Quenched Disorder

Quenched disorder occurs in systems with local random heterogeneities. Formally, quenched disorder is frozen heterogeneity that is a background random potential for the fluctuating (thermal and/or quantum mechanical) degrees of freedom.

Motivation

Classical examples of quenched disorder systems traditionally studied in context of solid-state and condensed matter physics include localization of electrons, responsible for the existence of Anderson insulators characterized by vanishing vanishing zero-temperature conductivity, finite zero-temperature residual resistivity of metals, pinning of vortices in superconductors (which would otherwise move and dissipate energy resulting in finite resistivity), and charge density waves exhibiting impurities-induced nonlinear current-voltage characteristics.[1]
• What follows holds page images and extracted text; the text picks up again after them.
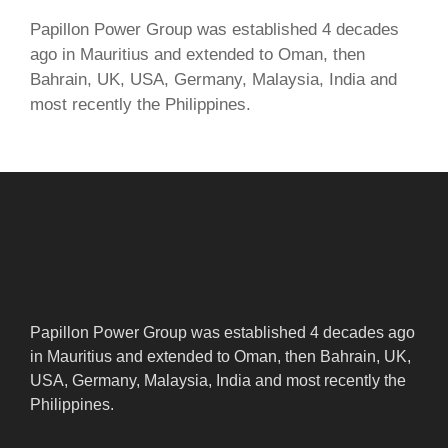
Papillon Power Group was established 4 decades
ago in Mauritius and extended to Oman, then
Bahrain, UK, USA, Germany, Malaysia, India and
most recently the Philippines.
Papillon Power Group was established 4 decades ago
in Mauritius and extended to Oman, then Bahrain, UK,
USA, Germany, Malaysia, India and most recently the
Philippines.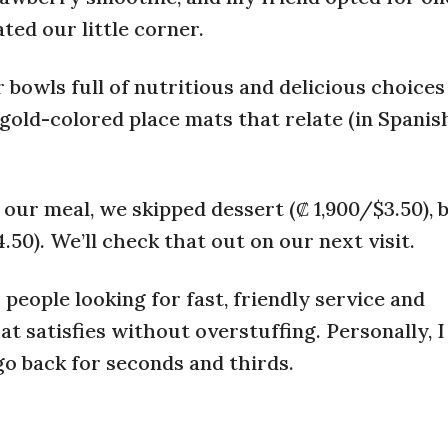
ted our little corner.
bowls full of nutritious and delicious choices 
old-colored place mats that relate (in Spanish)
 our meal, we skipped dessert (₡ 1,900/$3.50), b
.50). We’ll check that out on our next visit.
 people looking for fast, friendly service and
at satisfies without overstuffing. Personally, I
 go back for seconds and thirds.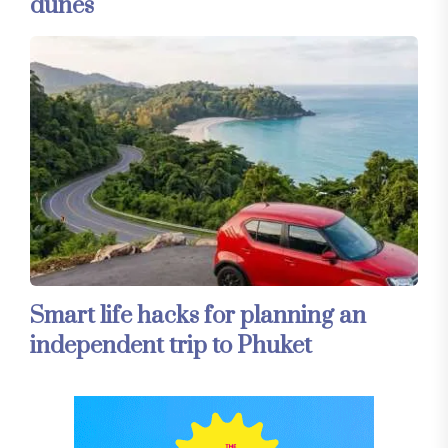
dunes
Smart life hacks for planning an
independent trip to Phuket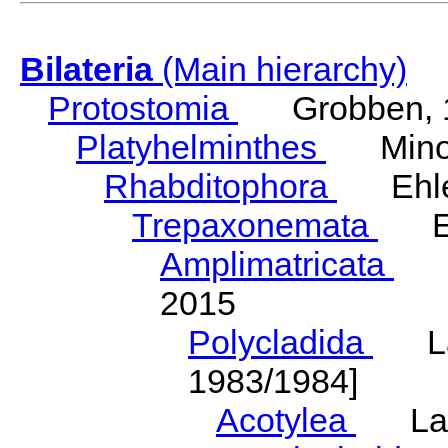
Bilateria
(Main hierarchy)
Protostomia
Grobben, 
Platyhelminthes
Minot
Rhabditophora
Ehler
Trepaxonemata
Ehl
Amplimatricata
Egg
2015
Polycladida
Lang
1983/1984]
Acotylea
Lang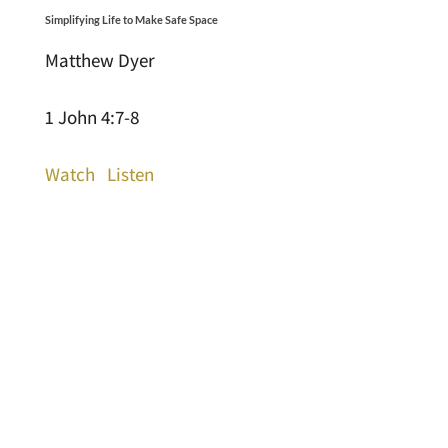
Simplifying Life to Make Safe Space
Matthew Dyer
1 John 4:7-8
Watch
Listen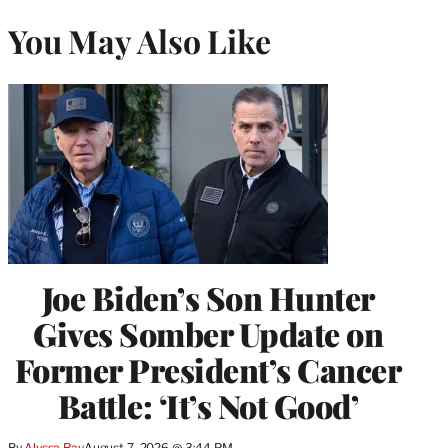
You May Also Like
Joe Biden’s Son Hunter
Gives Somber Update on
Former President’s Cancer
Battle: ‘It’s Not Good’
By
Alyssa Ray
August 7, 2026 @ 3:44 PM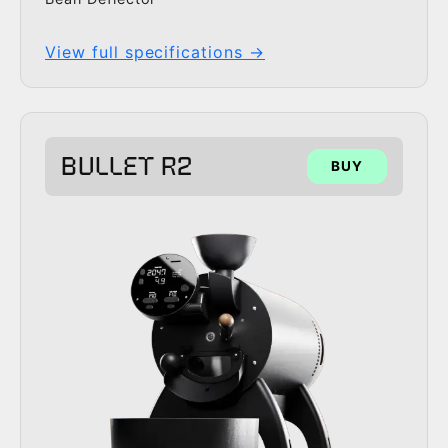
View full specifications →
BULLET R2
BUY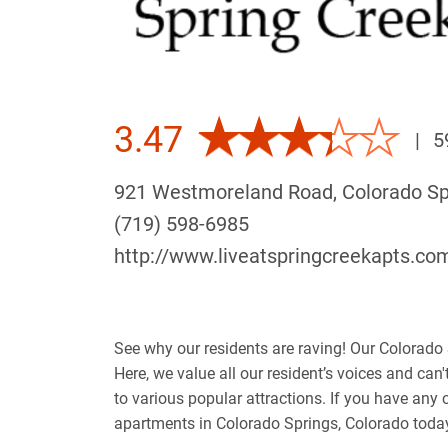
3.47
|
5
921 Westmoreland Road, Colorado S
(719) 598-6985
http://www.liveatspringcreekapts.co
See why our residents are raving! Our Colorado 
Here, we value all our resident’s voices and can
to various popular attractions. If you have an
apartments in Colorado Springs, Colorado toda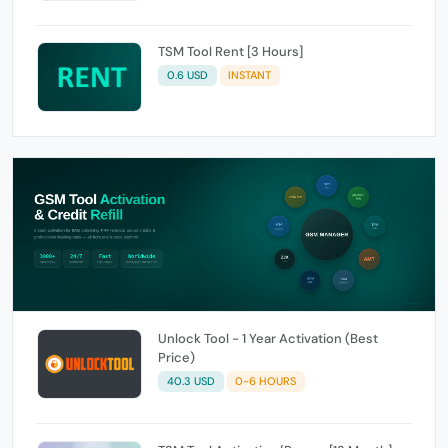
TSM Tool Rent [3 Hours]
0.6 USD
INSTANT
Unlock Tool - 1 Year Activation (Best
Price)
40.3 USD
0-6 HOURS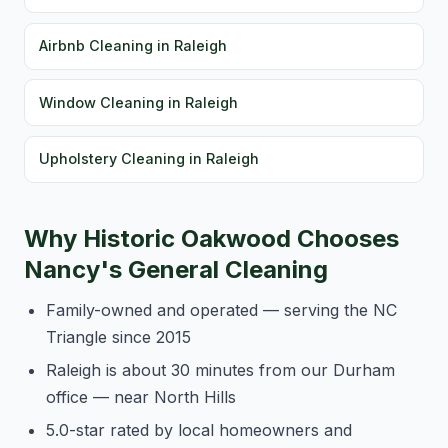
Airbnb Cleaning in Raleigh
Window Cleaning in Raleigh
Upholstery Cleaning in Raleigh
Why Historic Oakwood Chooses
Nancy's General Cleaning
Family-owned and operated — serving the NC
Triangle since 2015
Raleigh is about 30 minutes from our Durham
office — near North Hills
5.0-star rated by local homeowners and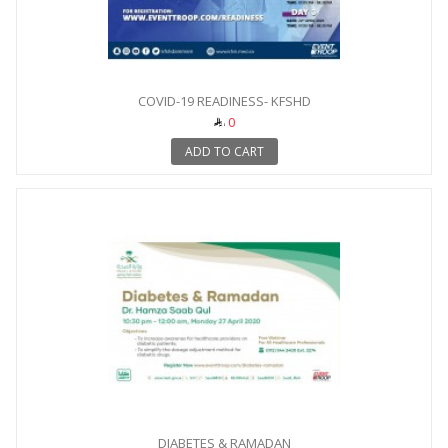
COVID-19 READINESS- KFSHD
0
ADD TO CART
DIABETES & RAMADAN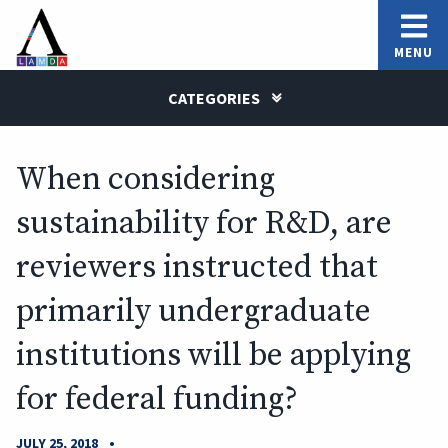
MENU
CATEGORIES
When considering
sustainability for R&D, are
reviewers instructed that
primarily undergraduate
institutions will be applying
for federal funding?
•
JULY 25, 2018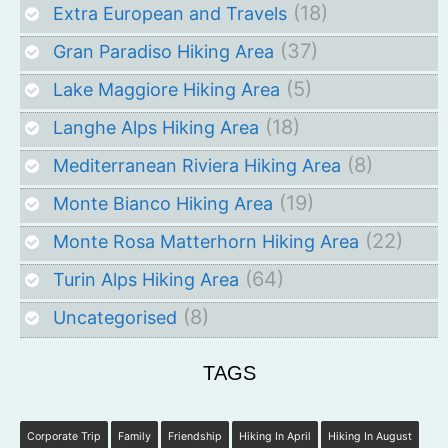
(18)
Extra European and Travels
(37)
Gran Paradiso Hiking Area
(5)
Lake Maggiore Hiking Area
(18)
Langhe Alps Hiking Area
(8)
Mediterranean Riviera Hiking Area
(19)
Monte Bianco Hiking Area
(22)
Monte Rosa Matterhorn Hiking Area
(64)
Turin Alps Hiking Area
(8)
Uncategorised
TAGS
Corporate Trip
Family
Friendship
Hiking In April
Hiking In August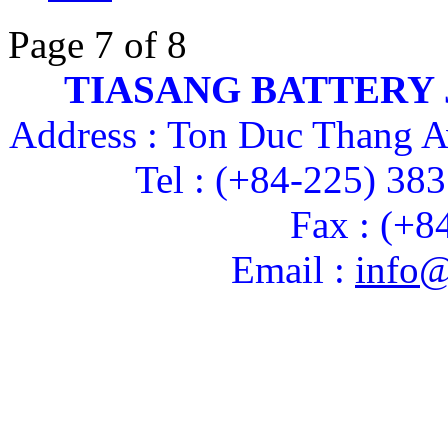
Page 7 of 8
TIASANG BATTERY
Address : Ton Duc Thang A
Tel : (+84-225) 38
Fax : (+8
Email :
info@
While initial early studies of condensed matter focused on idealized homogeneous systems, e.g., localized spins and electron liquid in ideal impurity-free crystals, phase transitions and ordered states of homogeneous matter, realistic systems include local random heterogeneities. Quenched disorder is also distinguished from annealed disorder where random degrees of freedom are ergodic. The latter is nothing more than an additional thermodynamic degree of freedom, and so not qualitatively distinct from a disorder-free multi-component system. Additional annealed disorder degrees of freedom can in principle be traced out, obtaining a disorder-free system with modified parameters.

Properties

In general, quenched disorder systems constitute an extremely challenging subject. It requires one to understand the behavior of infinite number of degrees of freedom without translational invariance in the presence of thermal fluctuations, divergent near a continuous phase transition. Even at zero temperature, the problem difficult because minimizing heterogeneous energy functional requires balancing two frustrated tendencies, order and disorder.

It is impossible and, in fact, unnecessary to find solutions for a specific realization of disorder. Instead, we often only need statistical typical properties of the system. Thus, in many cases, it is sufficient to compute disorder averaged physical properties, such the average free-energy and order parameter correlators.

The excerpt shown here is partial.